Public Function init(Optional rData As String = “responsedata.results”, _
                     Optional et As erRestType = erQueryPerRow, _
                     Optional hc As cCell = Nothing, _
                     Optional rq As String = vbNullString, _
                     Optional ds As cDataSet = Nothing, _
                     Optional pop As Boolean = True, _
                     Optional purl As String = vbNullString, _
                     Optional clearmissing As Boolean = True, _
                     Optional treesearch As Boolean = False, _
                     Optional complain As Boolean = True, _
                     Optional sIgnore As String = vbNullString, _
                     Optional user As String = vbNullString, _
                     Optional pass As String = vbNullString, _
                     Optional append As Boolean = False, _
                     Optional stampQuery As cCell = Nothing, _
                     Optional appendQuery As String = vbNullString) As cRest

How does it work ?
It uses the cJobject ability to deserialize jSon into a structured object to contain the options.

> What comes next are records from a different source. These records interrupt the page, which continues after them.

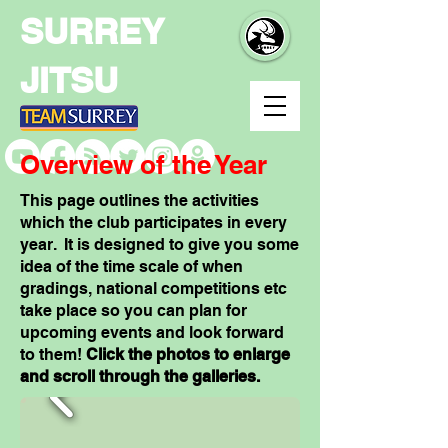
SURREY
JITSU
Overview of the Year
This page outlines the activities
which the club participates in every
year. It is designed to give you some
idea of the time scale of when
gradings, national competitions etc
take place so you can plan for
upcoming events and look forward
to them!
Click the photos to enlarge
and scroll through the galleries.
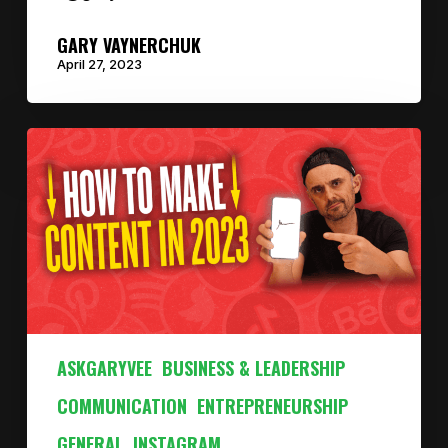
GARY VAYNERCHUK
April 27, 2023
ASKGARYVEE
BUSINESS & LEADERSHIP
COMMUNICATION
ENTREPRENEURSHIP
GENERAL
INSTAGRAM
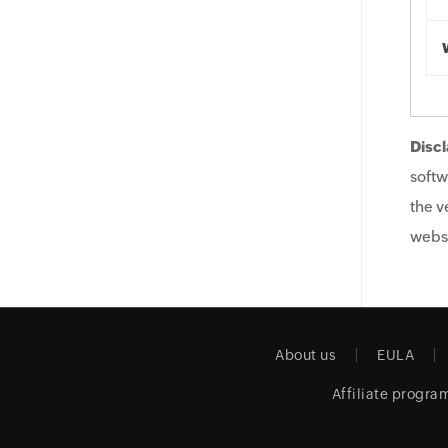
Discl
softw
the v
websi
About us
EULA
Affiliate progra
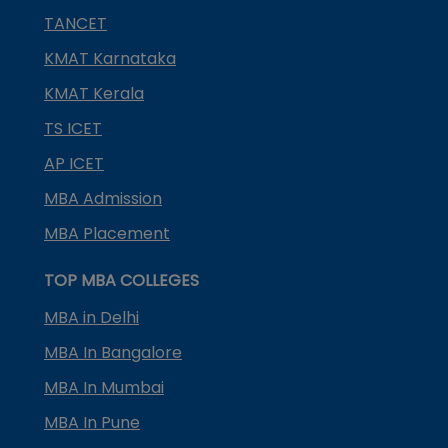
TANCET
KMAT Karnataka
KMAT Kerala
TS ICET
AP ICET
MBA Admission
MBA Placement
TOP MBA COLLEGES
MBA in Delhi
MBA In Bangalore
MBA In Mumbai
MBA In Pune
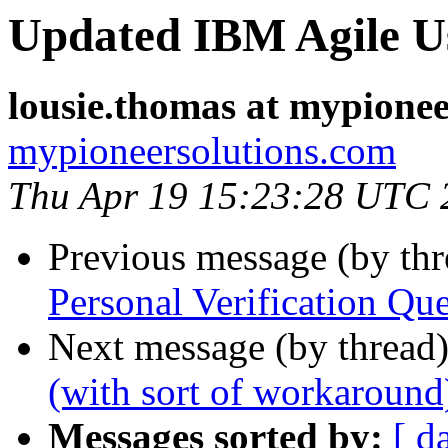
Updated IBM Agile Us
lousie.thomas at mypione
mypioneersolutions.com
Thu Apr 19 15:23:28 UTC 
Previous message (by th
Personal Verification Que
Next message (by thread
(with sort of workaround
Messages sorted by:
[ d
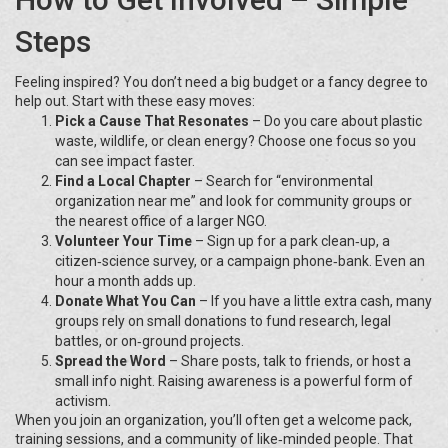
Steps
Feeling inspired? You don’t need a big budget or a fancy degree to
help out. Start with these easy moves:
Pick a Cause That Resonates
– Do you care about plastic
waste, wildlife, or clean energy? Choose one focus so you
can see impact faster.
Find a Local Chapter
– Search for “environmental
organization near me” and look for community groups or
the nearest office of a larger NGO.
Volunteer Your Time
– Sign up for a park clean‑up, a
citizen‑science survey, or a campaign phone‑bank. Even an
hour a month adds up.
Donate What You Can
– If you have a little extra cash, many
groups rely on small donations to fund research, legal
battles, or on‑ground projects.
Spread the Word
– Share posts, talk to friends, or host a
small info night. Raising awareness is a powerful form of
activism.
When you join an organization, you’ll often get a welcome pack,
training sessions, and a community of like‑minded people. That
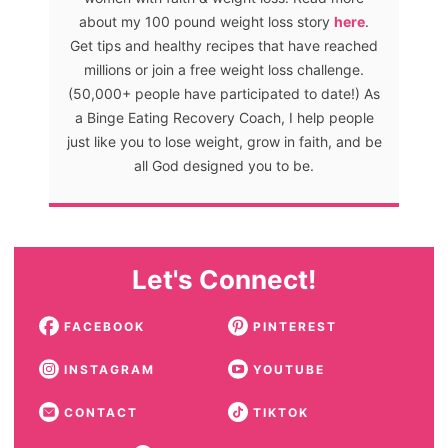
about my 100 pound weight loss story
here
.
Get tips and healthy recipes that have reached
millions or join a free weight loss challenge.
(50,000+ people have participated to date!) As
a Binge Eating Recovery Coach, I help people
just like you to lose weight, grow in faith, and be
all God designed you to be.
Let's Connect!
FACEBOOK
PINTEREST
INSTAGRAM
YOUTUBE
CONTACT
TIKTOK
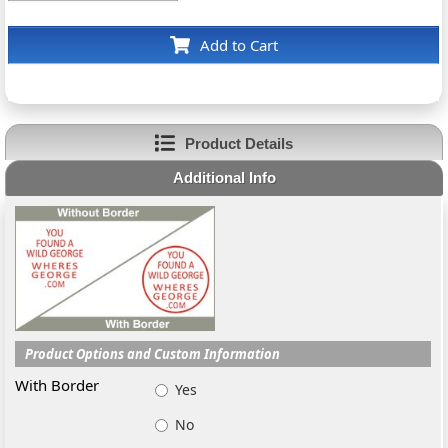
Add to Cart
Product Details
Additional Info
Product Options and Custom Information
With Border
Yes
No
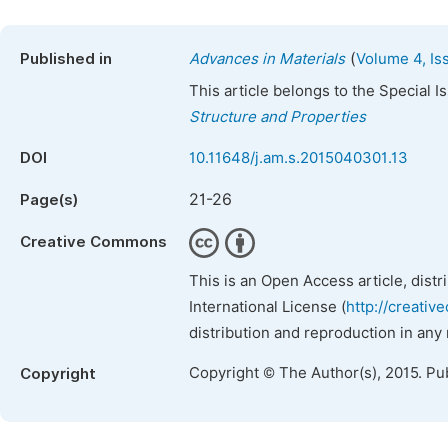
(
Published in
Advances in Materials
Volume 4, Is
This article belongs to the Special 
Structure and Properties
DOI
10.11648/j.am.s.2015040301.13
21-26
Page(s)
Creative Commons
This is an Open Access article, dist
International License (
http://creativ
distribution and reproduction in any
Copyright © The Author(s), 2015. Pu
Copyright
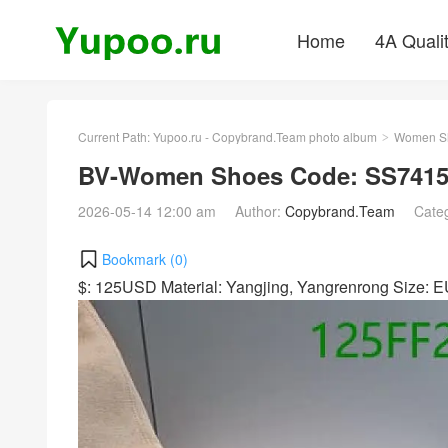
Home
4A Quali
Current Path:
Yupoo.ru - Copybrand.Team photo album
Women S
>
BV-Women Shoes Code: SS7415
2026-05-14 12:00 am
Author:
Copybrand.Team
Cate
Bookmark (
0
)
$: 125USD Material: Yangjing, Yangrenrong Size:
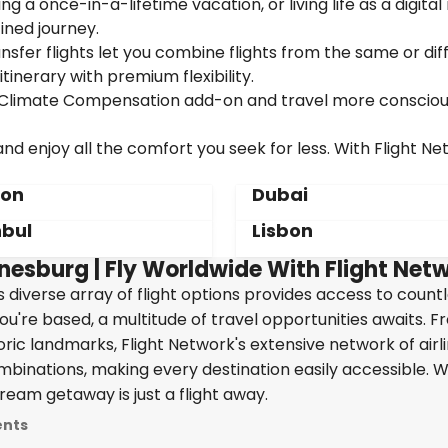
g a once-in-a-lifetime vacation, or living life as a digita
ined journey.
sfer flights let you combine flights from the same or dif
itinerary with premium flexibility.
ur Climate Compensation add-on and travel more consciou
d enjoy all the comfort you seek for less. With Flight Ne
don
Dubai
nbul
Lisbon
nesburg | Fly Worldwide With Flight Net
's diverse array of flight options provides access to count
ou're based, a multitude of travel opportunities awaits. 
oric landmarks, Flight Network's extensive network of airl
ombinations, making every destination easily accessible. W
ream getaway is just a flight away.
ents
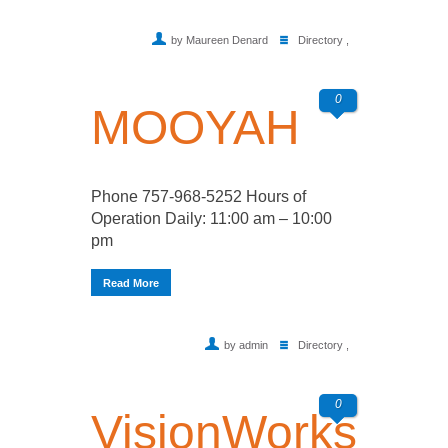
by Maureen Denard
Directory
,
0
MOOYAH
Phone 757-968-5252 Hours of
Operation Daily: 11:00 am – 10:00
pm
Read More
by admin
Directory
,
0
VisionWorks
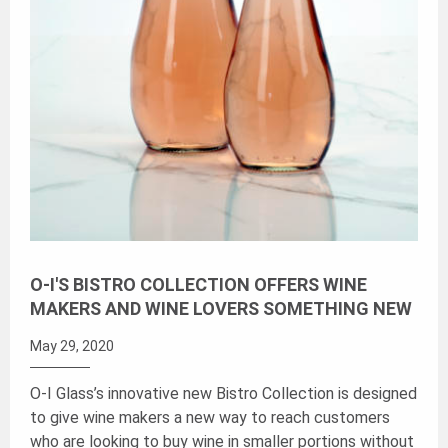
O-I'S BISTRO COLLECTION OFFERS WINE
MAKERS AND WINE LOVERS SOMETHING NEW
May 29, 2020
O-I Glass’s innovative new Bistro Collection is designed
to give wine makers a new way to reach customers
who are looking to buy wine in smaller portions without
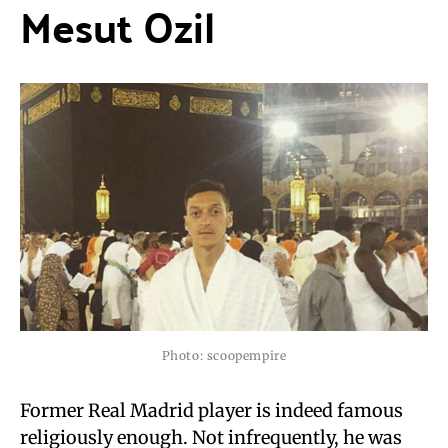
Mesut Ozil
Photo: scoopempire
Former Real Madrid player is indeed famous
religiously enough. Not infrequently, he was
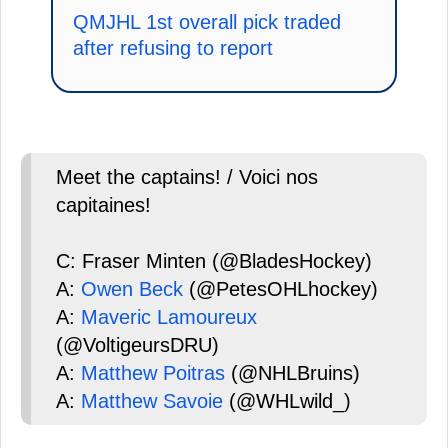
QMJHL 1st overall pick traded
after refusing to report
Meet the captains! / Voici nos
capitaines!
C: Fraser Minten (@BladesHockey)
A:
Owen Beck
(@PetesOHLhockey)
A:
Maveric Lamoureux
(@VoltigeursDRU)
A:
Matthew Poitras
(@NHLBruins)
A:
Matthew Savoie
(@WHLwild_)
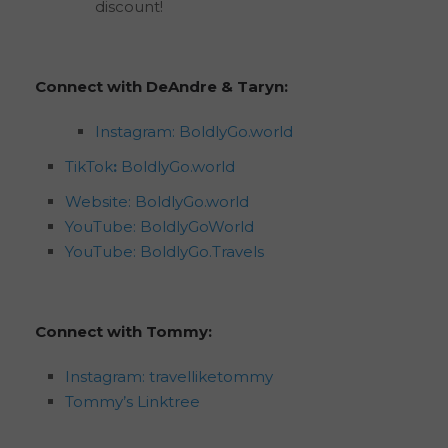
discount!
Connect with DeAndre & Taryn:
Instagram: BoldlyGo.world
TikTok
:
BoldlyGo.world
Website: BoldlyGo.world
YouTube: BoldlyGoWorld
YouTube: BoldlyGo.Travels
Connect with Tommy:
Instagram: travelliketommy
Tommy’s Linktree
195
views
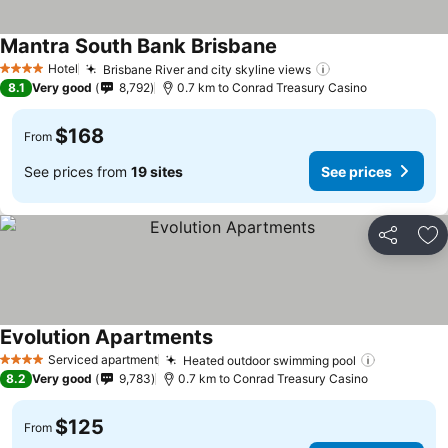
Mantra South Bank Brisbane
See prices
Hotel
Brisbane River and city skyline views
See prices
4 Stars
8.1
Very good
8,792
0.7 km to Conrad Treasury Casino
$168
From
See prices from
19 sites
See prices
Share
Ad
Evolution Apartments
See prices
Serviced apartment
Heated outdoor swimming pool
See price
4 Stars
8.2
Very good
9,783
0.7 km to Conrad Treasury Casino
$125
From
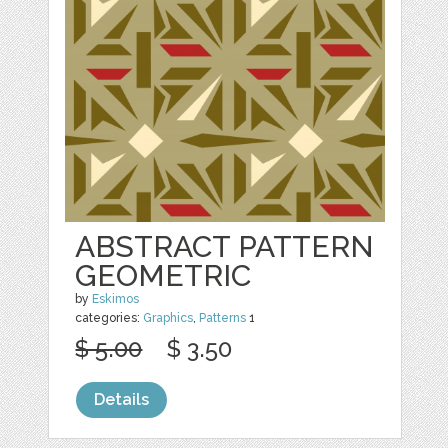
ABSTRACT PATTERN
GEOMETRIC
by
Eskimos
categories:
Graphics
,
Patterns
1
$ 5.00
$ 3.50
Details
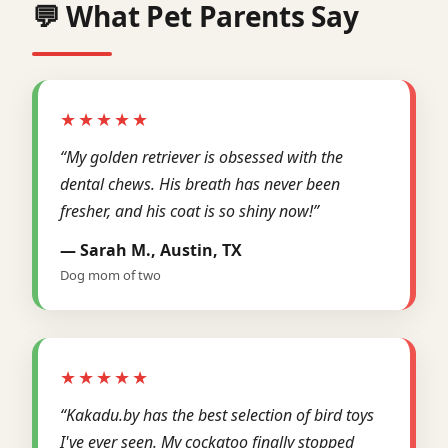
💬 What Pet Parents Say
★★★★★
“My golden retriever is obsessed with the
dental chews. His breath has never been
fresher, and his coat is so shiny now!”
— Sarah M., Austin, TX
Dog mom of two
★★★★★
“Kakadu.by has the best selection of bird toys
I've ever seen. My cockatoo finally stopped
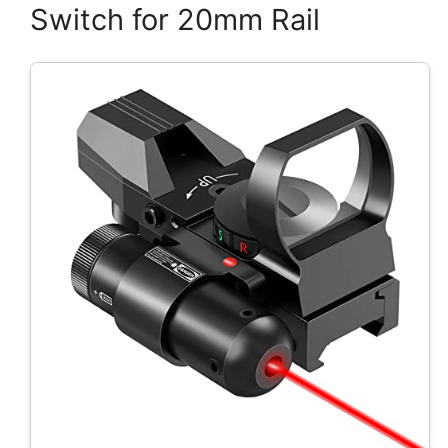
Switch for 20mm Rail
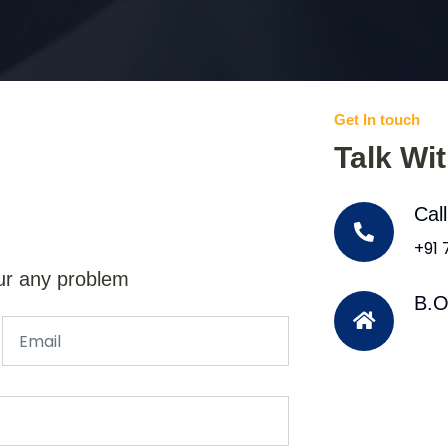
Get In touch
Talk Wi
Cal
+91
ur any problem
B.O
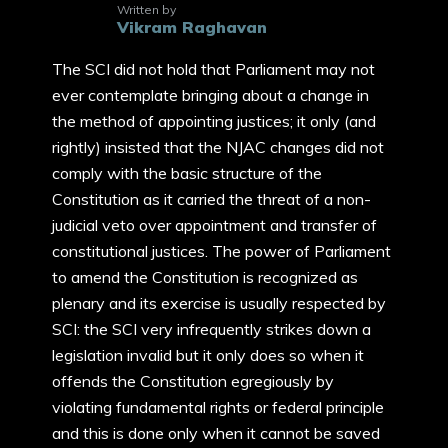
Written by
Vikram Raghavan
The SCI did not hold that Parliament may not
ever contemplate bringing about a change in
the method of appointing justices; it only (and
rightly) insisted that the NJAC changes did not
comply with the basic structure of the
Constitution as it carried the threat of a non-
judicial veto over appointment and transfer of
constitutional justices. The power of Parliament
to amend the Constitution is recognized as
plenary and its exercise is usually respected by
SCI: the SCI very infrequently strikes down a
legislation invalid but it only does so when it
offends the Constitution egregiously by
violating fundamental rights or federal principle
and this is done only when it cannot be saved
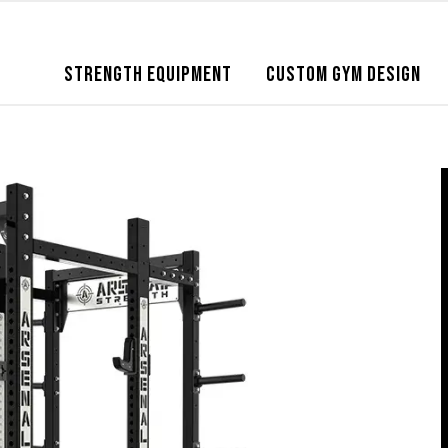
STRENGTH EQUIPMENT
CUSTOM GYM DESIGN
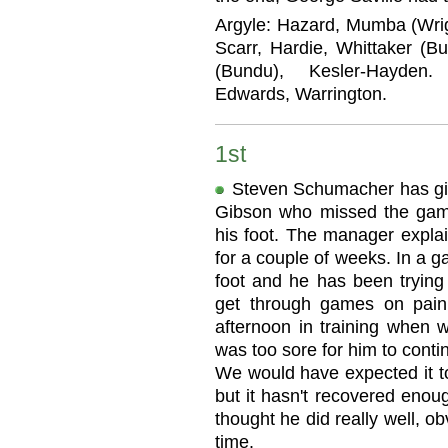
Argyle: Hazard, Mumba (Wrig
Scarr, Hardie, Whittaker (Bu
(Bundu), Kesler-Hayden. 
Edwards, Warrington.
1st
Steven Schumacher has giv
Gibson who missed the game 
his foot. The manager explai
for a couple of weeks. In a 
foot and he has been trying 
get through games on pain
afternoon in training when 
was too sore for him to cont
We would have expected it to
but it hasn't recovered enou
thought he did really well, o
time.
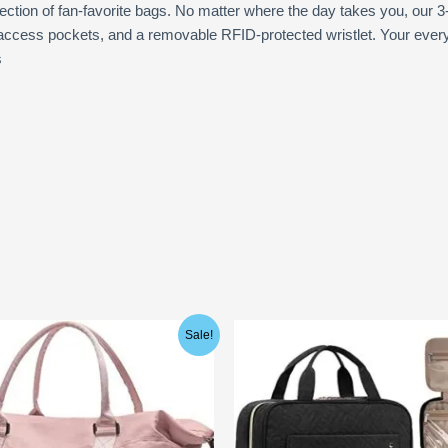
ection of fan-favorite bags. No matter where the day takes you, our 3
ccess pockets, and a removable RFID-protected wristlet. Your everyda
s
ginal
Current
Sale!
ce
price
:
is:
.99.
$22.99.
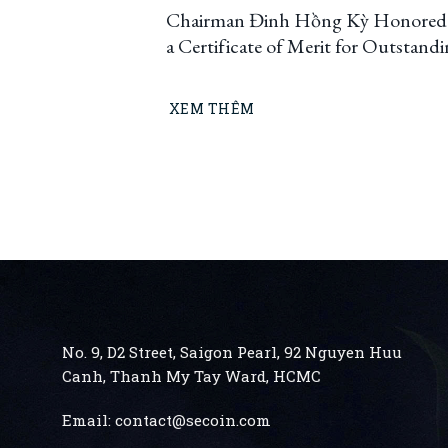
Chairman Đinh Hồng Kỳ Honored
a Certificate of Merit for Outstand
Innovation and Creativity, Contrib
to Ho Chi Minh City’s Developmen
XEM THÊM
(2023–2025)
No. 9, D2 Street, Saigon Pearl, 92 Nguyen Huu
Canh, Thanh My Tay
Ward, HCMC
Email:
contact@secoin.com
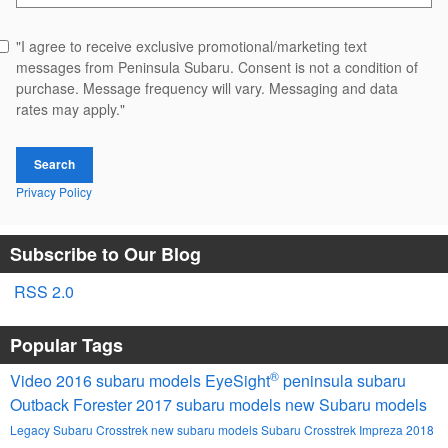
"I agree to receive exclusive promotional/marketing text
messages from Peninsula Subaru. Consent is not a condition of
purchase. Message frequency will vary. Messaging and data
rates may apply."
Search
Privacy Policy
Subscribe to Our Blog
RSS 2.0
Popular Tags
®
Video
2016 subaru models
EyeSight
peninsula subaru
Outback
Forester
2017 subaru models
new Subaru models
Legacy
Subaru
Crosstrek
new subaru models
Subaru Crosstrek
Impreza
2018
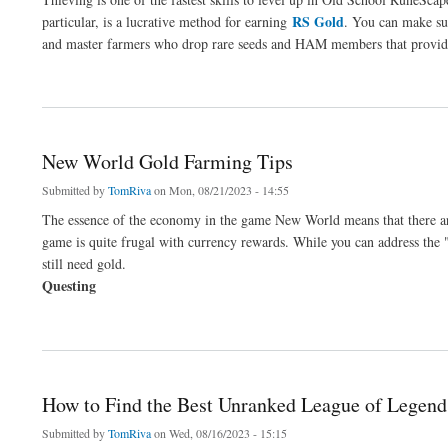
RS Gold
particular, is a lucrative method for earning
. You can make sub
and master farmers who drop rare seeds and HAM members that provide 
about Is Pickpocketing a Good Way to Make Gold in OSRS?
New World Gold Farming Tips
Submitted by
TomRiva
on Mon, 08/21/2023 - 14:55
The essence of the economy in the game New World means that there are 
game is quite frugal with currency rewards. While you can address the 
still need gold.
Questing
about New World Gold Farming Tips
How to Find the Best Unranked League of Legend
Submitted by
TomRiva
on Wed, 08/16/2023 - 15:15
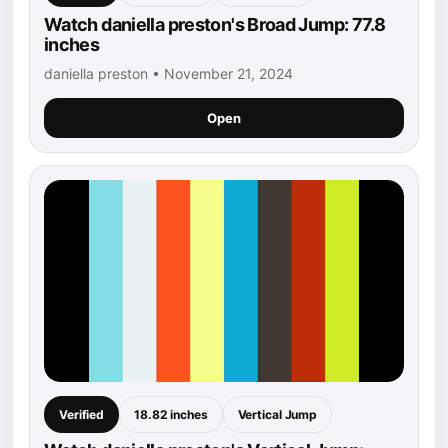
Watch daniella preston's Broad Jump: 77.8
inches
daniella preston • November 21, 2024
Open
Verified
18.82 inches
Vertical Jump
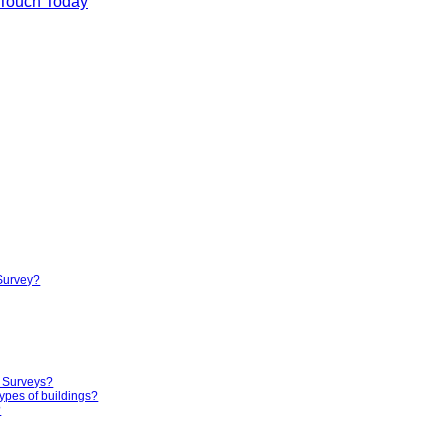
 Touch Today
 Survey?
g Surveys?
ypes of buildings?
?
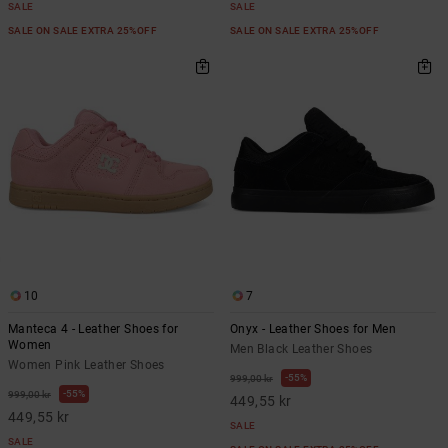
SALE
SALE
SALE ON SALE EXTRA 25%OFF
SALE ON SALE EXTRA 25%OFF
10
7
Manteca 4 - Leather Shoes for
Onyx - Leather Shoes for Men
Women
Men Black Leather Shoes
Women Pink Leather Shoes
55%
999,00 kr
55%
999,00 kr
449,55 kr
449,55 kr
SALE
SALE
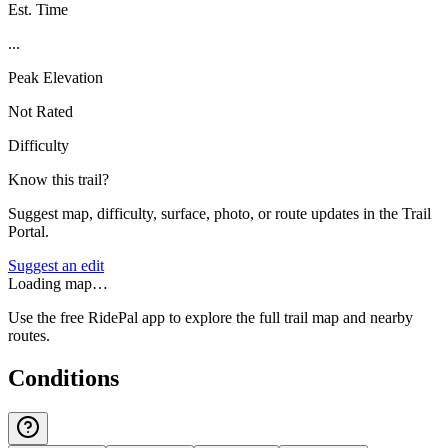
Est. Time
...
Peak Elevation
Not Rated
Difficulty
Know this trail?
Suggest map, difficulty, surface, photo, or route updates in the Trail
Portal.
Suggest an edit
Loading map…
Use the free RidePal app to explore the full trail map and nearby
routes.
Conditions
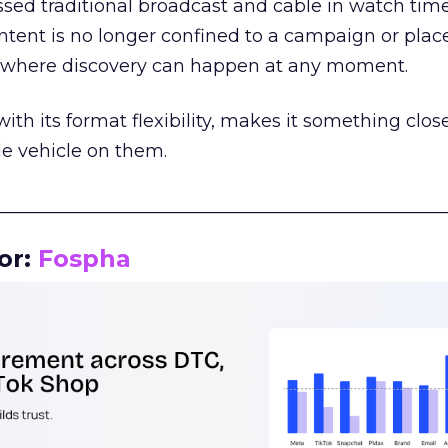
assed traditional broadcast and cable in watch time
tent is no longer confined to a campaign or plac
m where discovery can happen at any moment.
th its format flexibility, makes it something close
le vehicle on them.
__________________________________________________
or:
Fospha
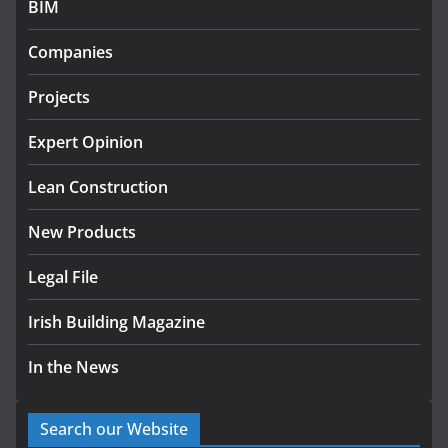
BIM
K Rend – Colour choices bring
Companies
homes to life
August 5, 2026
Projects
Expert Opinion
Lean Construction
New Products
Legal File
Irish Building Magazine
In the News
Search our Website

The code is very straightforward  (included in cDataSet.xlsm downloadable from the ramblings site)

Public Function optionsExtend(givenOptions As String, _
            Optional defaultOptions As String = vbNullString) As cJobject
    Dim jGiven As cJobject, jDefault As cJobject, _
        jExtended As cJobject, cj As cJobject
    ‘ this works like $.extend in jQuery.
    ‘ given and default options arrive as a json string
    ‘ example –
    ‘ optionsExtend (“{‘width’:90,’color’:’blue’}”, “{‘width’:20,’height’:30,’color’:’red’}”)
    ‘ would return a cJobject which serializes to
    ‘ “{width:90,height:30,color:blue}”
    Set jGiven = jSonArgs(givenOptions)
       
    If defaultOptions <> vbNullString Then
        Set jDefault = jSonArgs(defaultOptions)
    End If
    
    ‘ now we combine them
    Set jExtended = New cJobject
    jExtended.init Nothing
    
    With jExtended
        ‘ first copy over the top level from the defaults
        If Not jDefault Is Nothing Then
            For Each cj In jDefault.children
                .add cj.key, cj.value
            Next cj
        End If
        ‘ the .add method has the useful characteristic of
        ‘ either adding or changing the value if it exists already
        For Each cj In jGiven.children
            .add cj.key, cj.value
        Next cj
    End With
    Set optionsExtend = jExtended
End Function



Public Function jSonArgs(options As String) As cJobject
    ‘ takes a javaScript like options paramte and converts it to cJobject
    ‘ it can be accessed as job.child(‘argName’).value or job.find(‘argName’) etc.
    Dim job As New cJobject
    Set jSonArgs = job.init(Nothing, “jSonArgs”).deSerialize(options)
End Function

Limitations
I haven’t implemented the ability to pass arrays, or to specify options below the root level yet (for example)
{‘colors’:[‘red’,’green’],dimensions:{‘height’:20,’width’:30}}


But this is a relatively straightforward enhancement which I may add later if there is sufficient interest or I have the need for it myself.